It’s Easier To Just Do It Myself

Taxonomy of parent responsibilities grouped by Household, Social, Year-Round Coordinating, and Daily Family Care

I have lots of ideas about how parents can more equally share the load of raising kids, because when dads lean in at home, it makes room for moms to lean in at work, and that’s going to be a huge part of achieving true gender equality.

There is a downside, though, of having two very involved parents, and that’s the added work of communication. When you have two equally involved parents, you have to work harder to communicate effectively and often about the kids and the household. Problems that crop up from poor communication can range from double buying items at the grocery store because you didn’t know your spouse had already bought it (we have 6 bottles of Magic Shell in our pantry right now!), to messing up a kid pickup because the information about a change in plans went only to the parent who’s not doing the pickup. I know many women who feel pretty strongly that the work involved to share the load with their husband isn’t worth it simply because there’s so much added work in keeping everyone in the loop. So here are a few things my husband and I have done to make sure both of us have all the information we need to take care of the kids and the house equally.

Shared to do list

Try creating an online to-do list and sharing it with your spouse. Enumerating the tasks can be hugely helpful, and you may find that your spouse is more than willing to help, they just haven’t been able to figure out how to insert themselves into your system.A great way to make sure you check in often and know what the other person is up to is a shared to do list. This not only helps divide the work, but it can be a place to share notes about activities that will be handed off from one parent to the next. My husband and I use a shared Google document for this, and we can include notes so the other parent knows the status of the task. Read more here.

Shared email

New Parent Tip: Set up a joint email address and use it as Parent 1 on school forms and for kid-related website accounts. This ensures both parents have all the information and can be more effective parents!One thing we did that made a huge difference in sharing the load was setting up a shared email address.  We now use this email address for all school and activity signups so that both of us get notified about soccer practice changes, school events, etc. Read more here.

Shared calendar

I find that often things fall on me not because my husband isn't willing to help, but because he doesn't have the information he needs to help effectively. A shared to do list and a shared family calendar are both great tools to combat the problem of mom being responsible for everything.Using a shared calendar is another great way to keep both parents on the same page. Even if I’m the one handling most of the after school activities and appointments I keep them all on our shared family calendar so my husband can see what we’re up to. That way when he needs to step in he has the information he needs. It also makes him an equal partner on the weekends as we both run around town getting the kids to soccer games and music lessons.  Read more here.

Regular status reports

One of the very first tools we used to keep each other in the loop when our kids were babies was a trick we learned from the daycare. Because we were trading off childcare halfway through the day on Tuesdays and Thursdays, one parent would be taking over from the other around lunch time, and needed to know what the status was of feeding, naps, and diaper changes. So we wrote email status reports similar to the daycare reports we received that we handed off along with the baby.  Sometimes the hand-offs were hectic, and often at work, so the written communication that could be done a little more leisurely was great.

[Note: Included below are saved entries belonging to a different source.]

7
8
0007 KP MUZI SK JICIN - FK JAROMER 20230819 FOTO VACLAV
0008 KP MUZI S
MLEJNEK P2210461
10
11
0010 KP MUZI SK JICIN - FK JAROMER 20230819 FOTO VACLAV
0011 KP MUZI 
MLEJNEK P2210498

We’ve continued that trend a little less formally as the kids got older. We make sure to take time every night, or even during the day from work, to fill in the other parent on anything that happened while they were away, or any news one of us got out of our teenager in passing so that we don’t annoy him (any more than our mere presence already does) by having one of us ask him a question he already answered for the other parent.

Letting it go

Using tools to keep our co-parenting communication strong is a big part of making it work well. But there’s one other critical piece of sharing the load that is also needed, and that’s the ability to let it go. You are not your spouse, your spouse is not you, and you will absolutely parent differently from each other. And that’s ok. It’s even a good thing! Kids have two parents with different strengths and weaknesses and they can benefit from all the different things both parents bring to the equation.

What this really means, though, is that if you want your partner to truly be doing half the parenting, you have to be ok with them doing it their way, not your way. When your spouse in charge, you can make sure they have all the information they need, and then you need to let go and accept what happens. You may be surprised by things you learn from them about different (and maybe even better!) ways to parent!